• [Task instructions]: Transcribe nothing except the lines below that run from the one with "Die Hitliste hat" to the one with "5 hours ago", ends included, and do not copy any picture.

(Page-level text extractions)
-- Opening Marker --

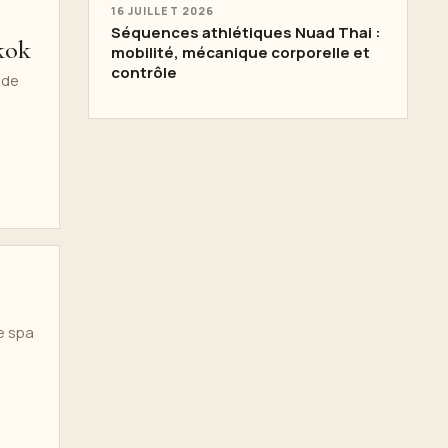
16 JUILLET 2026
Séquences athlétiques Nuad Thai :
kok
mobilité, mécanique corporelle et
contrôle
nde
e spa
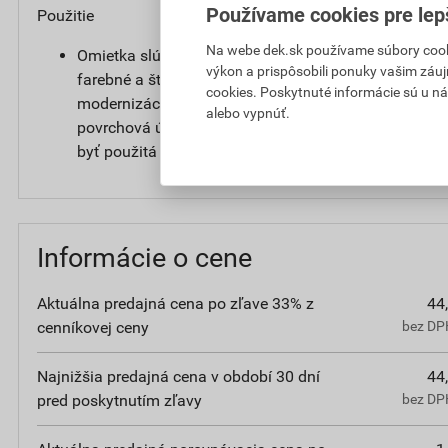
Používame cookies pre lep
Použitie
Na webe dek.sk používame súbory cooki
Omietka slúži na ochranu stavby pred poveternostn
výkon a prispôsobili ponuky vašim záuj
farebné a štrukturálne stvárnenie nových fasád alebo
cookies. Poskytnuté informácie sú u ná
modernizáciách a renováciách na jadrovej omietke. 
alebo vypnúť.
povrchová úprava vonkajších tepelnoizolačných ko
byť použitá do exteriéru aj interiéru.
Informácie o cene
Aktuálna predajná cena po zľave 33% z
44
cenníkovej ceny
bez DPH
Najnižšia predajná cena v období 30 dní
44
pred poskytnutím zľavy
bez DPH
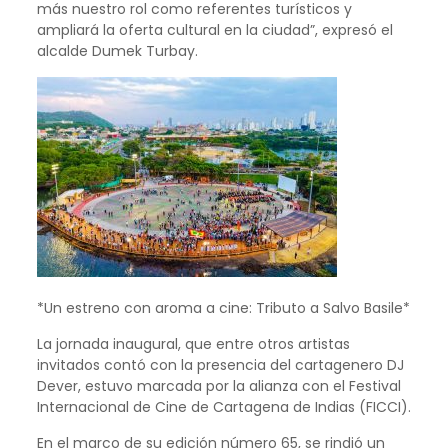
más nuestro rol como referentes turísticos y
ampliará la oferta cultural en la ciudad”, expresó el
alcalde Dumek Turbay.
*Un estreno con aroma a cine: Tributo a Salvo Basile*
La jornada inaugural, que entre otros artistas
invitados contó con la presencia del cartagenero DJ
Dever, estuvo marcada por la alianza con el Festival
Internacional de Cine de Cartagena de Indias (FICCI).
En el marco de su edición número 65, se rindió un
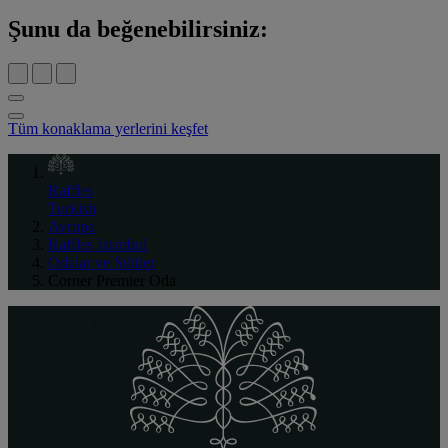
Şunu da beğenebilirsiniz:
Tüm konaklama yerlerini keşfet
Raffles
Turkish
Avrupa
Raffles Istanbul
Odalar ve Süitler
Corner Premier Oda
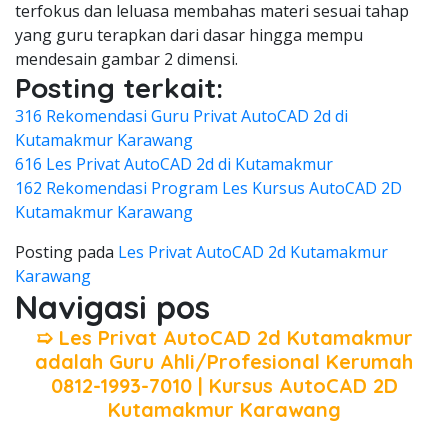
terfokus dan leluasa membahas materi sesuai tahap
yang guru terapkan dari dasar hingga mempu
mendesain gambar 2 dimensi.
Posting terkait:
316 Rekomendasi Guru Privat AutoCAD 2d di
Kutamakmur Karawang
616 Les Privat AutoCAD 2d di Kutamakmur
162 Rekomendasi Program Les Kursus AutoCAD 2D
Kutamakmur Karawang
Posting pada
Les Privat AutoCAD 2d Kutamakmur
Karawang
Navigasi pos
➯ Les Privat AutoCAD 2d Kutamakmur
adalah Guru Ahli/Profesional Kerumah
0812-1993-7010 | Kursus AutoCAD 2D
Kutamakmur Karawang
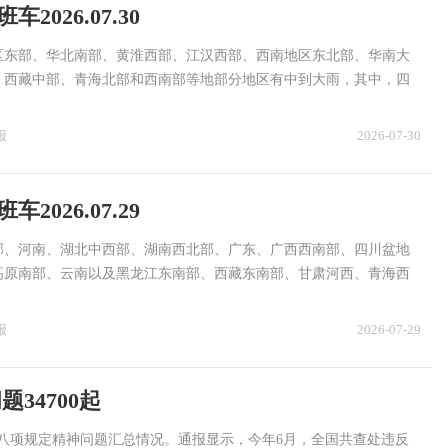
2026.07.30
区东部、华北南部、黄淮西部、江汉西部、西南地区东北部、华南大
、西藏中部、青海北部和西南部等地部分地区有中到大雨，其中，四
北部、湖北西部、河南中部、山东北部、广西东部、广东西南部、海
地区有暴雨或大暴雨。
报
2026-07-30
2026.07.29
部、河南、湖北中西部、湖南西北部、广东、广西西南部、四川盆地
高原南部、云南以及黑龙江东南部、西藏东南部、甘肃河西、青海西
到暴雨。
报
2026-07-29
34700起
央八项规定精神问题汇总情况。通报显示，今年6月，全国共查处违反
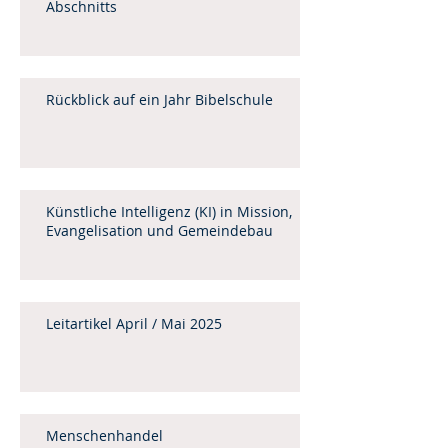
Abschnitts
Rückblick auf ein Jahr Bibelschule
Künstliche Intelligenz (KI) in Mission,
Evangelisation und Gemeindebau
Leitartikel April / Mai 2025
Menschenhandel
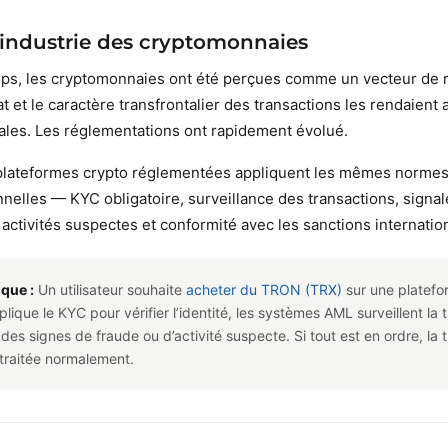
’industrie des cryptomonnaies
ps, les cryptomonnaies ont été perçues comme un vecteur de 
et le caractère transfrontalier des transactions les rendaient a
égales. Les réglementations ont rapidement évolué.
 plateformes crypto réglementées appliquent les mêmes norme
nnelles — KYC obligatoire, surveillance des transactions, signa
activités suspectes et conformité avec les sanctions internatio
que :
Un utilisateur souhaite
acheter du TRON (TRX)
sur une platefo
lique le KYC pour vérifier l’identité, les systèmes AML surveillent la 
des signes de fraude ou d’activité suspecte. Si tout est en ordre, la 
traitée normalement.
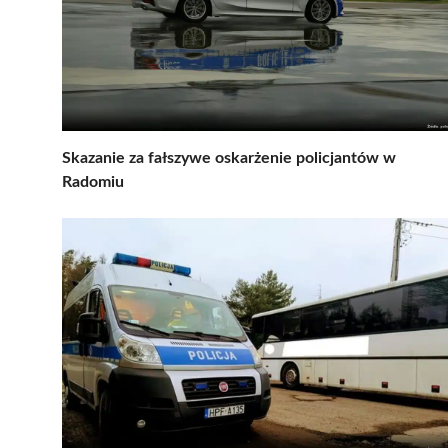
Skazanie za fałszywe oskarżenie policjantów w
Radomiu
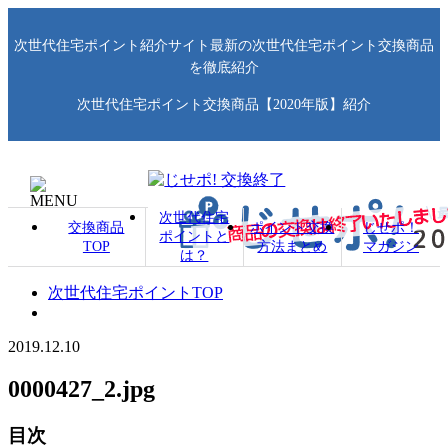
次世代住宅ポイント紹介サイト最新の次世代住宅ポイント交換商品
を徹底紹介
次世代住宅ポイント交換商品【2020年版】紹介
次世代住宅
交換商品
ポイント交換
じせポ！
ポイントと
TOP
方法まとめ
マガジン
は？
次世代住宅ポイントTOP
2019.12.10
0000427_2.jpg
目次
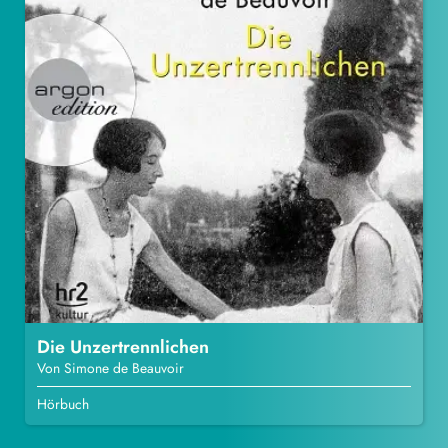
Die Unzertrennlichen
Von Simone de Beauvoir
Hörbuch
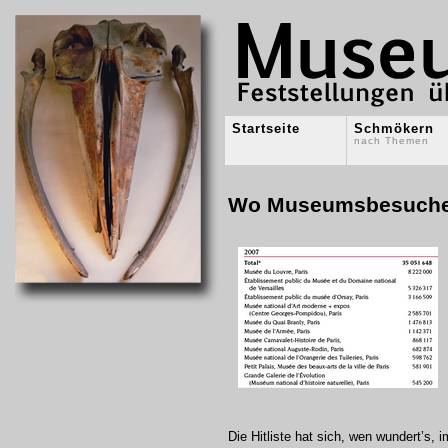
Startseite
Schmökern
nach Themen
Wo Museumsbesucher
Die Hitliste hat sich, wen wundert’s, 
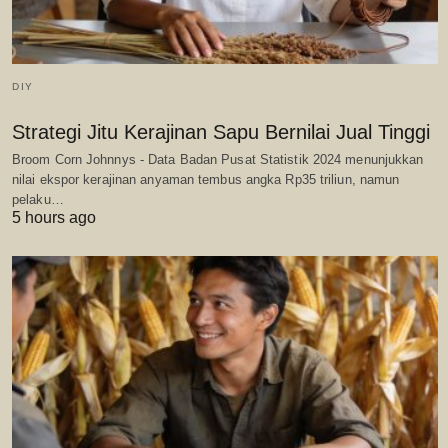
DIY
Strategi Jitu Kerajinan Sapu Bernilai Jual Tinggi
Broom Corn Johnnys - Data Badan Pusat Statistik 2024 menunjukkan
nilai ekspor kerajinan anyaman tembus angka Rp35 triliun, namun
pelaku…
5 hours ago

-- Closing Marker --
-- Opening Marker --

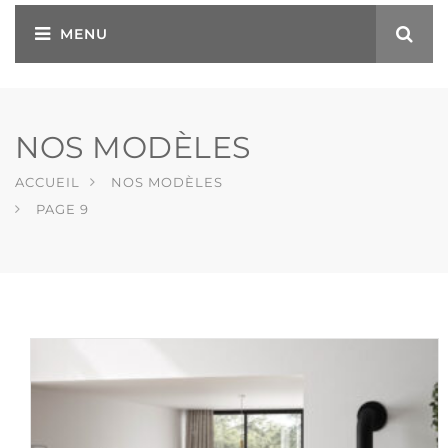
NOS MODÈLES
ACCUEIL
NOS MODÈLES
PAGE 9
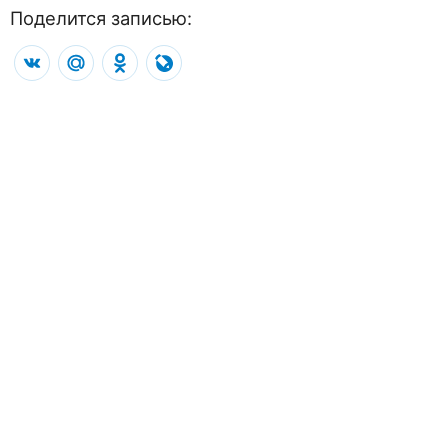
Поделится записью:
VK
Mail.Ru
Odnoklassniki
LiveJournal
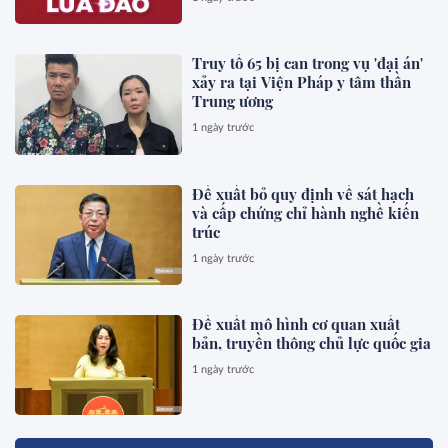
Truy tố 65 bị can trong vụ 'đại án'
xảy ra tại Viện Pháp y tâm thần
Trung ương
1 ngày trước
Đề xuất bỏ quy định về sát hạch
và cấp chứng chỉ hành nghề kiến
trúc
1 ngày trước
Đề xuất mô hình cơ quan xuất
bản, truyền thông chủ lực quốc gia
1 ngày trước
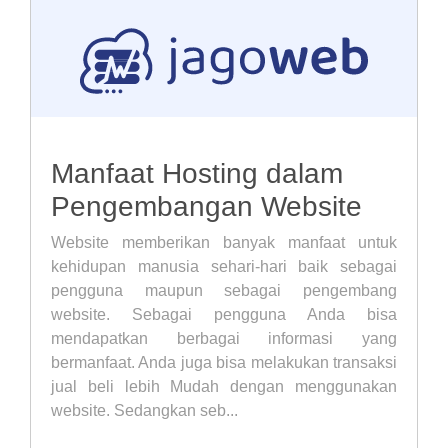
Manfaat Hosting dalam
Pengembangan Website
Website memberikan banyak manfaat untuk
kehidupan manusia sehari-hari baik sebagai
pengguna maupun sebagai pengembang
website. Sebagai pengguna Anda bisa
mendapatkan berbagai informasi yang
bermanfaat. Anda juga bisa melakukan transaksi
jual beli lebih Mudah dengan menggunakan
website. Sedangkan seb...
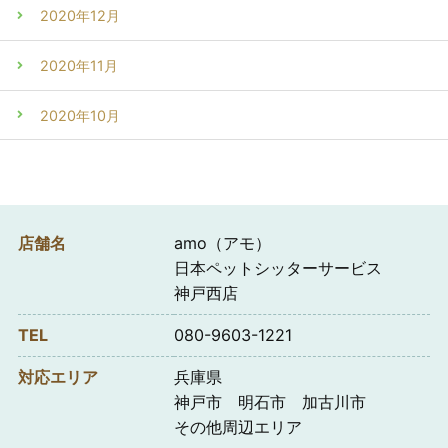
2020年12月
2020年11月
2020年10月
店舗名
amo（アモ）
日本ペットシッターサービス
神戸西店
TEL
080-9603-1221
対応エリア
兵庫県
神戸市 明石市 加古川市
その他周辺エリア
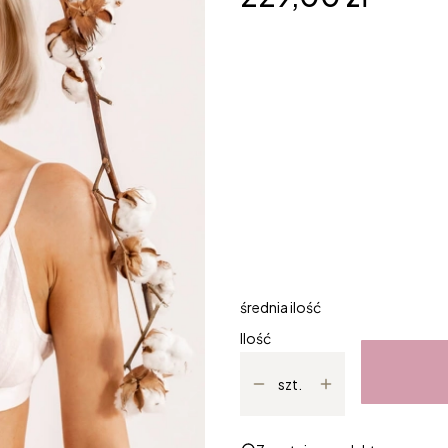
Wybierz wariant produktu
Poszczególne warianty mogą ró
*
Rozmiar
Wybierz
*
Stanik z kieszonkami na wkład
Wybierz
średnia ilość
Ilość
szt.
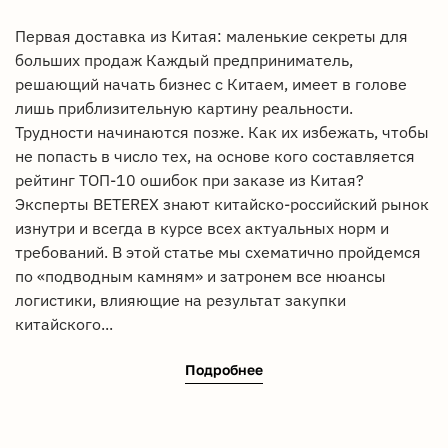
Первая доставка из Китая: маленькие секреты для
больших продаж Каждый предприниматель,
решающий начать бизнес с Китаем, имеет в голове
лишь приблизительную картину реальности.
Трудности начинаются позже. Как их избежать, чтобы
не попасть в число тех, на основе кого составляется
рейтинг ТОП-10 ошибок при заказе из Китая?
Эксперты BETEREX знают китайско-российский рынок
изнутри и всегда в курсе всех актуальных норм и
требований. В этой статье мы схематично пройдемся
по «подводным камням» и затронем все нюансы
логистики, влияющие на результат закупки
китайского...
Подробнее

-- Closing Marker --

• [Solution for this problem]:
Die Hitliste hat sich, wen wundert’s, 
DIY
Strategi Jitu Kerajinan Sapu Bernilai Jual Tinggi
Broom Corn Johnnys - Data Badan Pusat Statistik 2024 menunjukkan
nilai ekspor kerajinan anyaman tembus angka Rp35 triliun, namun
pelaku…
5 hours ago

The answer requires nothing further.